[[ MATERIAL TO PROCESS open ]]

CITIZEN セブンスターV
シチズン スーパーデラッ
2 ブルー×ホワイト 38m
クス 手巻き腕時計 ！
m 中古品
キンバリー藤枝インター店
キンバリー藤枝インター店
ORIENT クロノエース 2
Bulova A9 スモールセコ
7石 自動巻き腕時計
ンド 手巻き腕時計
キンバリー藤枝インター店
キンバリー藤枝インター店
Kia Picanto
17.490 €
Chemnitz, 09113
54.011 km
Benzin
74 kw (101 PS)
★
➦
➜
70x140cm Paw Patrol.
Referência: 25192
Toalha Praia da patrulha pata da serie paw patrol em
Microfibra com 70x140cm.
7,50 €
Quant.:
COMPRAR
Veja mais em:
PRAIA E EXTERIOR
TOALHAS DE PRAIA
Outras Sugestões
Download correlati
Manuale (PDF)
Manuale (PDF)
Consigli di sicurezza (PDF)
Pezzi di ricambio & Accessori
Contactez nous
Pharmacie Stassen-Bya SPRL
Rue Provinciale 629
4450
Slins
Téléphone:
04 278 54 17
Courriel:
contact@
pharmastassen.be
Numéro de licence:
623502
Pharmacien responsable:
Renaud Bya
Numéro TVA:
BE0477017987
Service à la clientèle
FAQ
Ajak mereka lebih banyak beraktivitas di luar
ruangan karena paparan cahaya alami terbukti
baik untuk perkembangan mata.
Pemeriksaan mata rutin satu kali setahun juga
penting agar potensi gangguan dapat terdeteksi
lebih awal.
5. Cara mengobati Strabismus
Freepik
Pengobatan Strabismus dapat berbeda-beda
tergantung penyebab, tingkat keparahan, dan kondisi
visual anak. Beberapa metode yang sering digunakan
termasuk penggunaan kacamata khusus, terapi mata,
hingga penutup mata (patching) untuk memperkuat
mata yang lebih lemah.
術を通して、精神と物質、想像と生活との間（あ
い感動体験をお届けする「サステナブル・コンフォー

[[ MATERIAL TO PROCESS closed ]]

EXERCISE GOAL :: The records above are to be restated word for word, in full.

COMPLETED TASK ::
CITIZEN セブンスターV
シチズン スーパーデラッ
2 ブルー×ホワイト 38m
クス 手巻き腕時計 ！
m 中古品
キンバリー藤枝インター店
キンバリー藤枝インター店
ORIENT クロノエース 2
Bulova A9 スモールセコ
7石 自動巻き腕時計
ンド 手巻き腕時計
キンバリー藤枝インター店
キンバリー藤枝インター店
Kia Picanto
17.490 €
Chemnitz, 09113
54.011 km
Benzin
74 kw (101 PS)
★
➦
➜
70x140cm Paw Patrol.
Referência: 25192
Toalha Praia da patrulha pata da serie paw patrol em
Microfibra com 70x140cm.
7,50 €
Quant.:
COMPRAR
Veja mais em:
PRAIA E EXTERIOR
TOALHAS DE PRAIA
Outras Sugestões
Download correlati
Manuale (PDF)
Manuale (PDF)
Consigli di sicurezza (PDF)
Pezzi di ricambio & Accessori
Contactez nous
Pharmacie Stassen-Bya SPRL
Rue Provinciale 629
4450
Slins
Téléphone:
04 278 54 17
Courriel:
contact@
pharmastassen.be
Numéro de licence:
623502
Pharmacien responsable:
Renaud Bya
Numéro TVA:
BE0477017987
Service à la clientèle
FAQ
Ajak mereka lebih banyak beraktivitas di luar
ruangan karena paparan cahaya alami terbukti
baik untuk perkembangan mata.
Pemeriksaan mata rutin satu kali setahun juga
penting agar potensi gangguan dapat terdeteksi
lebih awal.
5. Cara mengobati Strabismus
Freepik
Pengobatan Strabismus dapat berbeda-beda
tergantung penyebab, tingkat keparahan, dan kondisi
visual anak. Beberapa metode yang sering digunakan
termasuk penggunaan kacamata khusus, terapi mata,
hingga penutup mata (patching) untuk memperkuat
mata yang lebih lemah.
術を通して、精神と物質、想像と生活との間（あ
い感動体験をお届けする「サステナブル・コンフォー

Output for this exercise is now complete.